TS-PDT-induced cell death was partly suppressed by Fer-1 and accompanied by lipid peroxidation. TS-PDT combined with IKE or RSL3 enhanced the induction of cell death. TS-PDT inhibited cystine uptake activity via system xc⁻. In vivo, the combination of TS-PDT and ferroptosis inducers (IKE or sorafenib) reduced tumor volume.

Conclusion

This study found that the mechanism underlying TS-PDT-induced ferroptosis constitutes direct lipid peroxidation by the generated ROS, and the inhibition of system xc⁻, and that the combination of a ferroptosis inducer with TS-PDT enhances the antitumor effect of TS-PDT. Our findings suggest that ferroptosis-inducing therapies combined with PDT may benefit cancer patients.

中文翻译：

光动力疗法诱导铁死亡和铁死亡诱导剂增强抗肿瘤作用

背景

光动力疗法 (PDT) 是一种有效的肿瘤治疗方法，涉及使用光敏剂，从特定波长肿瘤照射后能量吸收产生的分子氧中产生细胞毒性¹ O _{2 [活性氧 (ROS)]。
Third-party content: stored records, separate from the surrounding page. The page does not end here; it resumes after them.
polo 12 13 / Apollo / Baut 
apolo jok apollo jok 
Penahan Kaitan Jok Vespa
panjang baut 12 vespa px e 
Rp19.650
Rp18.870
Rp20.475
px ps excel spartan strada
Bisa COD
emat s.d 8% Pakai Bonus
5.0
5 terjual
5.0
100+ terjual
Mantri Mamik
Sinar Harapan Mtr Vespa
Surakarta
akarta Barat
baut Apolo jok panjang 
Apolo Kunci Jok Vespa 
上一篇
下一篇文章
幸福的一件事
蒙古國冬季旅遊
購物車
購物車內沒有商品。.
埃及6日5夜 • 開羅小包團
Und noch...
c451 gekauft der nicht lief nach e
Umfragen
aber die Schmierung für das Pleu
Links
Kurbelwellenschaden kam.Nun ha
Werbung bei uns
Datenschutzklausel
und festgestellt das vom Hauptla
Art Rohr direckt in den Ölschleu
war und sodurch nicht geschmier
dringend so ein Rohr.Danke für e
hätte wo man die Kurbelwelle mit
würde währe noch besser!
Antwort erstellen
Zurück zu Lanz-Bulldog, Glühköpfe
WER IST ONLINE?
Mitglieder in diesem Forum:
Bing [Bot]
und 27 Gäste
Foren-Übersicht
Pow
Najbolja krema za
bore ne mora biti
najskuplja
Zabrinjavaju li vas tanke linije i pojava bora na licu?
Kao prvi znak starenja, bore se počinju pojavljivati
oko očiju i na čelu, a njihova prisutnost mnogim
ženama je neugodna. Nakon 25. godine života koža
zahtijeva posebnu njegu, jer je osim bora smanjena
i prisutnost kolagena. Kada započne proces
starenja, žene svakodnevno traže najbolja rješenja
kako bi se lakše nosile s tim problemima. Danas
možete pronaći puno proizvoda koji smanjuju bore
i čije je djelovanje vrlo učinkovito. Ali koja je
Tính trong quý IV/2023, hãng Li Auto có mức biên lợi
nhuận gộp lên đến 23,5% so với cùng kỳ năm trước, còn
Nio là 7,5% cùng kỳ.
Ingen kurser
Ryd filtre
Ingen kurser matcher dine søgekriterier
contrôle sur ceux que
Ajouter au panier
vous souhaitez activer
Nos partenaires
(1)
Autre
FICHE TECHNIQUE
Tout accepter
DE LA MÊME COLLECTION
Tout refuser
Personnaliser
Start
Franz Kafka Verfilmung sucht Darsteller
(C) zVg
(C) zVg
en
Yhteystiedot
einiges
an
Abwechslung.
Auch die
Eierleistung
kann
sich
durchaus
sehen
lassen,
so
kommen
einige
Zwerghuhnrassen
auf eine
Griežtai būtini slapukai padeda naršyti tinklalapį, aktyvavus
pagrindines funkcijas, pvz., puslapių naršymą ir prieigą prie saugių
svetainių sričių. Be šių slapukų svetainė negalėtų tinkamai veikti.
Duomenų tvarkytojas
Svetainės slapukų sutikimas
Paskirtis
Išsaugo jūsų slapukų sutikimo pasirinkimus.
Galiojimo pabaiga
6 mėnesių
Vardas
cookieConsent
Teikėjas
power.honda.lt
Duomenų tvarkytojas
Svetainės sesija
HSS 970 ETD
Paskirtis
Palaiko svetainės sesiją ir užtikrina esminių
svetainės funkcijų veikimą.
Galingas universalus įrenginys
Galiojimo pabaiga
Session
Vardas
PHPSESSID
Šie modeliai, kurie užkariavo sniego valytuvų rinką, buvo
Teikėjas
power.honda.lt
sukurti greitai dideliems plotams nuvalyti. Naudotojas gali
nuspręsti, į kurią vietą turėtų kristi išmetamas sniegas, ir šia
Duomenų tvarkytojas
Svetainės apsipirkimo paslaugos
}铁死亡是由谷胱甘肽过氧化物酶 4 (GPX4) 抗氧化系统破坏引起的，导致脂质过氧化。我们假设他拉泊芬钠光动力疗法（TS-PDT）产生的ROS会通过脂质过氧化的积累导致铁死亡。

方法

结合铁死亡抑制剂（ferrostatin-1：Fer-1）或铁死亡诱导剂（咪唑酮erastin：IKE、Ras选择性致死3：RSL3）对经TS-PDT处理的细胞进行细胞活力测定。研究了 TS-PDT 处理的细胞中脂质过氧化、GPX4 抗氧化系统和胱氨酸/谷氨酸逆向转运蛋白（系统 xc ^{- ）活性的积累。}在异种移植小鼠中，检查了 TS-PDT 与铁死亡诱导剂（IKE 或索拉非尼）联合的抗肿瘤作用。